Description of the task
Print all the data below exactly, without images.

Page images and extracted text
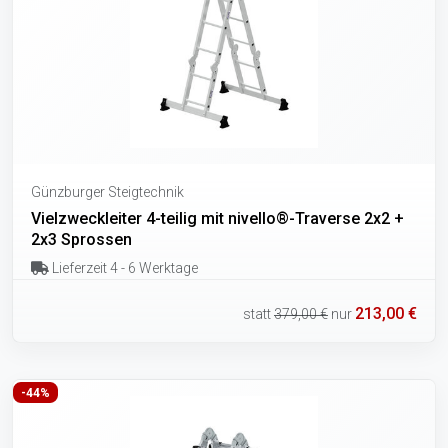
Günzburger Steigtechnik
Vielzweckleiter 4-teilig mit nivello®-Traverse 2x2 +
2x3 Sprossen
Lieferzeit 4 - 6 Werktage
213,00 €
statt
379,00 €
nur
-44%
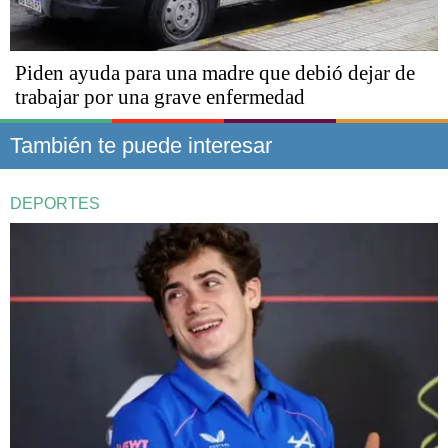
Piden ayuda para una madre que debió dejar de
trabajar por una grave enfermedad
También te puede interesar
DEPORTES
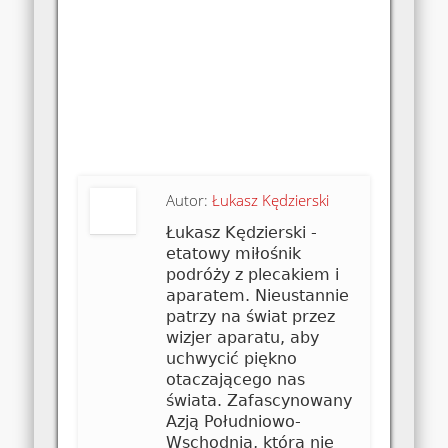
Autor:
Łukasz Kędzierski
Łukasz Kędzierski -
etatowy miłośnik
podróży z plecakiem i
aparatem. Nieustannie
patrzy na świat przez
wizjer aparatu, aby
uchwycić piękno
otaczającego nas
świata. Zafascynowany
Azją Południowo-
Wschodnią, którą nie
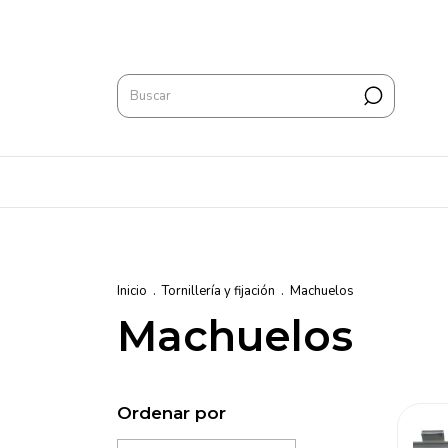
Inicio
.
Tornillería y fijación
.
Machuelos
Machuelos
Ordenar por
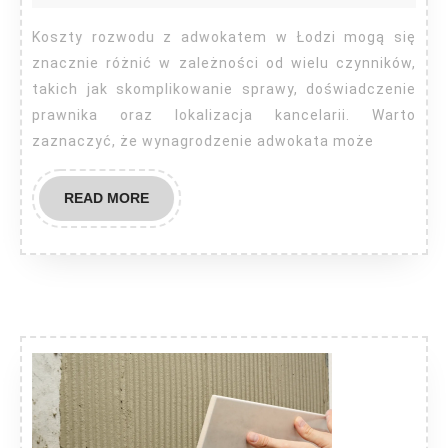
Łódź
Koszty rozwodu z adwokatem w Łodzi mogą się
znacznie różnić w zależności od wielu czynników,
takich jak skomplikowanie sprawy, doświadczenie
prawnika oraz lokalizacja kancelarii. Warto
zaznaczyć, że wynagrodzenie adwokata może
READ
READ MORE
MORE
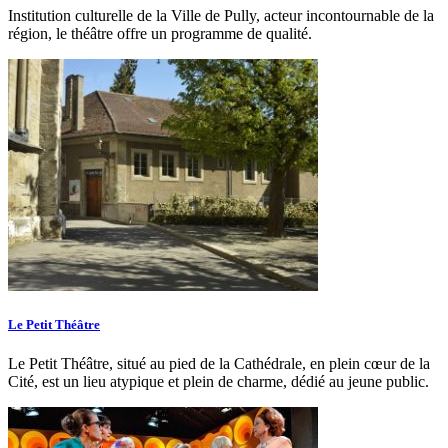
Institution culturelle de la Ville de Pully, acteur incontournable de la
région, le théâtre offre un programme de qualité.
Le Petit Théâtre
Le Petit Théâtre, situé au pied de la Cathédrale, en plein cœur de la
Cité, est un lieu atypique et plein de charme, dédié au jeune public.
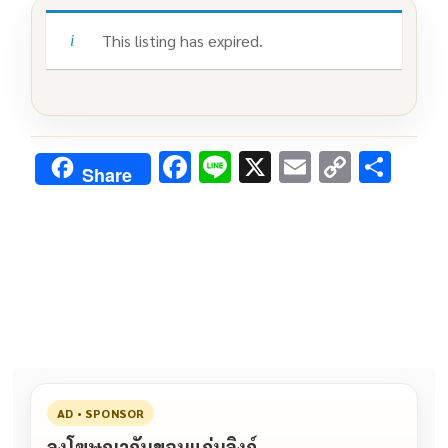
This listing has expired.
F
Li
X
E
C
S
Share
ac
n
m
o
h
e
e
ai
py
ar
b
l
Li
e
o
n
o
k
k
AD • SPONSOR
ลงโฆษณากับขอนแก่นลิงก์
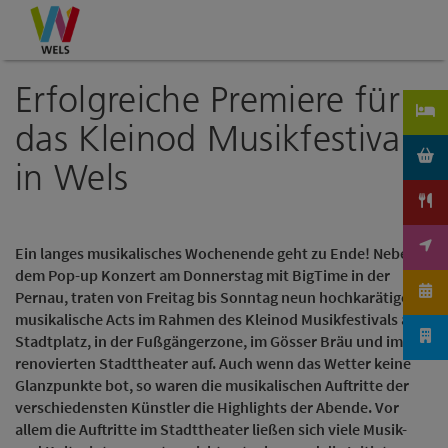
Accesskey
Accesskey
Accesskey
Zum Inhalt
Zur Navigation
Zum Seitenanfang
[0]
[1]
[2]
Erfolgreiche Premiere für
das Kleinod Musikfestival
in Wels
Ein langes musikalisches Wochenende geht zu Ende! Neben
dem Pop-up Konzert am Donnerstag mit BigTime in der
Pernau, traten von Freitag bis Sonntag neun hochkarätige
musikalische Acts im Rahmen des Kleinod Musikfestivals am
Stadtplatz, in der Fußgängerzone, im Gösser Bräu und im neu
renovierten Stadttheater auf. Auch wenn das Wetter keine
Glanzpunkte bot, so waren die musikalischen Auftritte der
verschiedensten Künstler die Highlights der Abende. Vor
allem die Auftritte im Stadttheater ließen sich viele Musik-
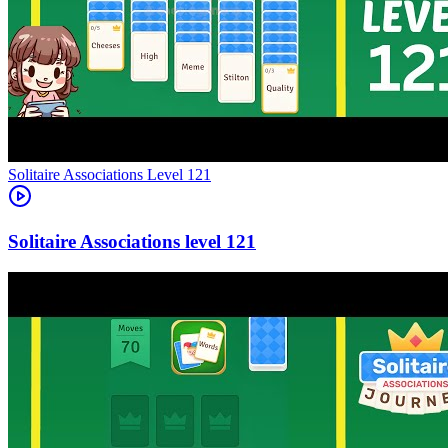
Level
121
121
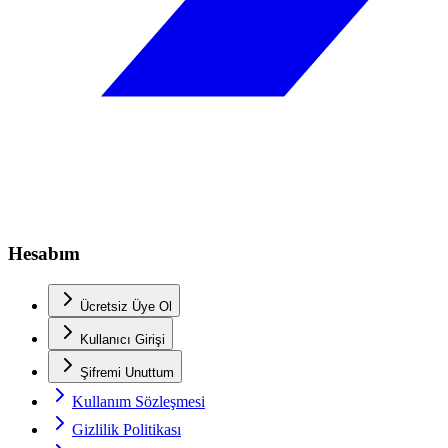
Hesabım
Ücretsiz Üye Ol
Kullanıcı Girişi
Şifremi Unuttum
Kullanım Sözleşmesi
Gizlilik Politikası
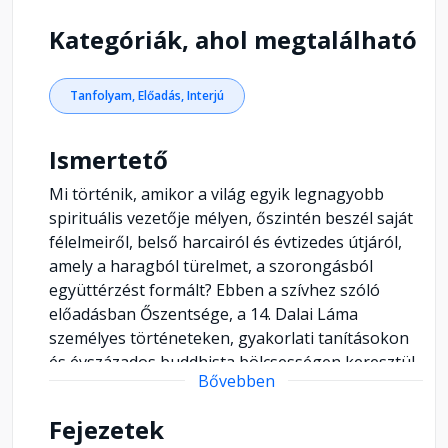
Kategóriák, ahol megtalálható
Tanfolyam, Előadás, Interjú
Ismertető
Mi történik, amikor a világ egyik legnagyobb
spirituális vezetője mélyen, őszintén beszél saját
félelmeiről, belső harcairól és évtizedes útjáról,
amely a haragból türelmet, a szorongásból
együttérzést formált? Ebben a szívhez szóló
előadásban Őszentsége, a 14. Dalai Láma
személyes történeteken, gyakorlati tanításokon
és évszázados buddhista bölcsességen keresztül
Bővebben
mutatja meg, hogyan találhatjuk meg a békét a
vihar kellős közepén. Szó esik belső fejlődésről,
Fejezetek
nemzeti identitásról, az emberi méltóság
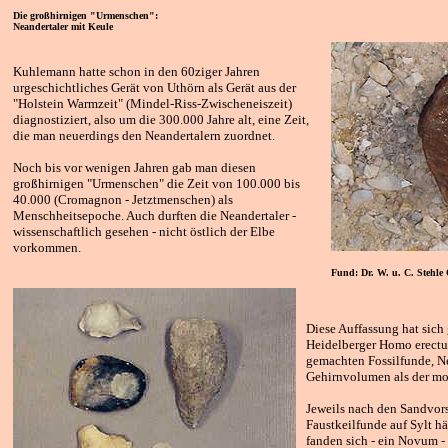
Die großhirnigen "Urmenschen":
Neandertaler mit Keule
Kuhlemann hatte schon in den 60ziger Jahren
urgeschichtliches Gerät von Uthörn als Gerät aus der
"Holstein Warmzeit" (Mindel-Riss-Zwischeneiszeit)
diagnostiziert, also um die 300.000 Jahre alt, eine Zeit,
die man neuerdings den Neandertalern zuordnet.
Noch bis vor wenigen Jahren gab man diesen
großhirnigen "Urmenschen" die Zeit von 100.000 bis
40.000 (Cromagnon - Jetztmenschen) als
Menschheitsepoche. Auch durften die Neandertaler -
wissenschaftlich gesehen - nicht östlich der Elbe
vorkommen.
Fund: Dr. W. u. C. Stehle 
Diese Auffassung hat sich
Heidelberger Homo erectus
gemachten Fossilfunde, Ne
Gehirnvolumen als der m
Jeweils nach den Sandvor
Faustkeilfunde auf Sylt häu
fanden sich - ein Novum - 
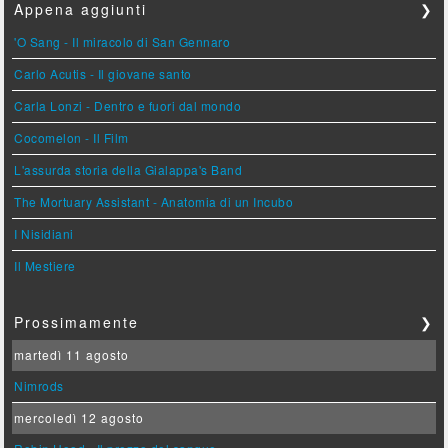
Appena aggiunti
❯
'O Sang - Il miracolo di San Gennaro
Carlo Acutis - Il giovane santo
Carla Lonzi - Dentro e fuori dal mondo
Cocomelon - Il Film
L'assurda storia della Gialappa's Band
The Mortuary Assistant - Anatomia di un Incubo
I Nisidiani
Il Mestiere
Prossimamente
❯
martedì 11 agosto
Nimrods
mercoledì 12 agosto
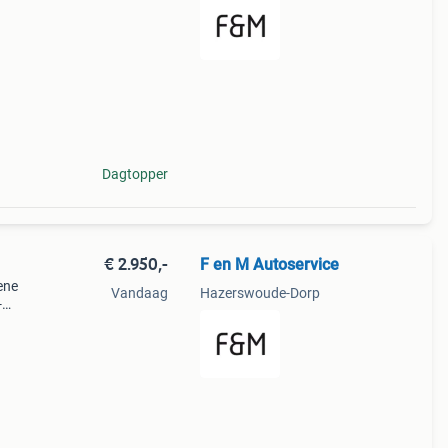
blauw
 kw
Dagtopper
€ 2.950,-
F en M Autoservice
ene
Vandaag
Hazerswoude-Dorp
-
e
8 nm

Task solution
Günzburger Steigtechnik
Vielzweckleiter 4-teilig mit nivello®-Traverse 2x2 +
2x3 Sprossen
Lieferzeit 4 - 6 Werktage
213,00 €
statt
379,00 €
nur
-44%
Piden ayuda para una madre que debió dejar de
trabajar por una grave enfermedad
También te puede interesar
DEPORTES
Autor:
Łukasz Kędzierski
Łukasz Kędzierski -
etatowy miłośnik
podróży z plecakiem i
aparatem. Nieustannie
patrzy na świat przez
wizjer aparatu, aby
uchwycić piękno
otaczającego nas
świata. Zafascynowany
Azją Południowo-
Wschodnią, którą nie
Inicio
.
Tornillería y fijación
.
Machuelos
Machuelos
Ordenar por
Łódź
Koszty rozwodu z adwokatem w Łodzi mogą się
znacznie różnić w zależności od wielu czynników,
takich jak skomplikowanie sprawy, doświadczenie
prawnika oraz lokalizacja kancelarii. Warto
zaznaczyć, że wynagrodzenie adwokata może
READ
READ MORE
MORE
Institution culturelle de la Ville de Pully, acteur incontournable de la
région, le théâtre offre un programme de qualité.
Le Petit Théâtre
Le Petit Théâtre, situé au pied de la Cathédrale, en plein cœur de la
Cité, est un lieu atypique et plein de charme, dédié au jeune public.
This listing has expired.
F
Li
X
E
C
S
Share
ac
n
m
o
h
e
e
ai
py
ar
b
l
Li
e
o
n
o
k
k
AD • SPONSOR
ลงโฆษณากับขอนแก่นลิงก์
Accesskey
Accesskey
Accesskey
Zum Inhalt
Zur Navigation
Zum Seitenanfang
[0]
[1]
[2]
Erfolgreiche Premiere für
das Kleinod Musikfestival
in Wels
Ein langes musikalisches Wochenende geht zu Ende! Neben
dem Pop-up Konzert am Donnerstag mit BigTime in der
Pernau, traten von Freitag bis Sonntag neun hochkarätige
musikalische Acts im Rahmen des Kleinod Musikfestivals am
Stadtplatz, in der Fußgängerzone, im Gösser Bräu und im neu
renovierten Stadttheater auf. Auch wenn das Wetter keine
Glanzpunkte bot, so waren die musikalischen Auftritte der
verschiedensten Künstler die Highlights der Abende. Vor
allem die Auftritte im Stadttheater ließen sich viele Musik-
Level
121
121
Hesabım
Ücretsiz Üye Ol
Kullanıcı Girişi
Şifremi Unuttum
Kullanım Sözleşmesi
Gizlilik Politikası
Kategóriák, ahol megtalálható
Tanfolyam, Előadás, Interjú
Ismertető
Mi történik, amikor a világ egyik legnagyobb
spirituális vezetője mélyen, őszintén beszél saját
félelmeiről, belső harcairól és évtizedes útjáról,
amely a haragból türelmet, a szorongásból
együttérzést formált? Ebben a szívhez szóló
előadásban Őszentsége, a 14. Dalai Láma
személyes történeteken, gyakorlati tanításokon
és évszázados buddhista bölcsességen keresztül
Bővebben
mutatja meg, hogyan találhatjuk meg a békét a
vihar kellős közepén. Szó esik belső fejlődésről,
Fejezetek
nemzeti identitásról, az emberi méltóság
Die großhirnigen "Urmenschen":
Neandertaler mit Keule
Kuhlemann hatte schon in den 60ziger Jahren
urgeschichtliches Gerät von Uthörn als Gerät aus der
"Holstein Warmzeit" (Mindel-Riss-Zwischeneiszeit)
diagnostiziert, also um die 300.000 Jahre alt, eine Zeit,
die man neuerdings den Neandertalern zuordnet.
Noch bis vor wenigen Jahren gab man diesen
großhirnigen "Urmenschen" die Zeit von 100.000 bis
40.000 (Cromagnon - Jetztmenschen) als
Menschheitsepoche. Auch durften die Neandertaler -
wissenschaftlich gesehen - nicht östlich der Elbe
vorkommen.
Fund: Dr. W. u. C. Stehle 
Diese Auffassung hat sich
Heidelberger Homo erectus
gemachten Fossilfunde, Ne
Gehirnvolumen als der m
Jeweils nach den Sandvor
Faustkeilfunde auf Sylt häu
fanden sich - ein Novum - 
Appena aggiunti
❯
'O Sang - Il miracolo di San Gennaro
Carlo Acutis - Il giovane santo
Carla Lonzi - Dentro e fuori dal mondo
Cocomelon - Il Film
L'assurda storia della Gialappa's Band
The Mortuary Assistant - Anatomia di un Incubo
I Nisidiani
Il Mestiere
Prossimamente
❯
martedì 11 agosto
Nimrods
mercoledì 12 agosto
blauw
 kw
Dagtopper
€ 2.950,-
F en M Autoservice
ene
Vandaag
Hazerswoude-Dorp
-
e
8 nm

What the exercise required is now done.